Your task: Retype all of the listing exactly, with no pictures.

*** Opening of Raw data ***

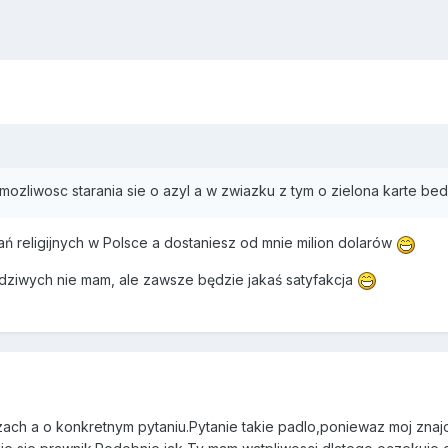
 mozliwosc starania sie o azyl a w zwiazku z tym o zielona karte b
 religijnych w Polsce a dostaniesz od mnie milion dolarów
dziwych nie mam, ale zawsze będzie jakaś satyfakcja
ach a o konkretnym pytaniu.Pytanie takie padlo,poniewaz moj znaj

*** Close of Raw data ***

Result for this task:
 mozliwosc starania sie o azyl a w zwiazku z tym o zielona karte b
 religijnych w Polsce a dostaniesz od mnie milion dolarów
dziwych nie mam, ale zawsze będzie jakaś satyfakcja
ach a o konkretnym pytaniu.Pytanie takie padlo,poniewaz moj znaj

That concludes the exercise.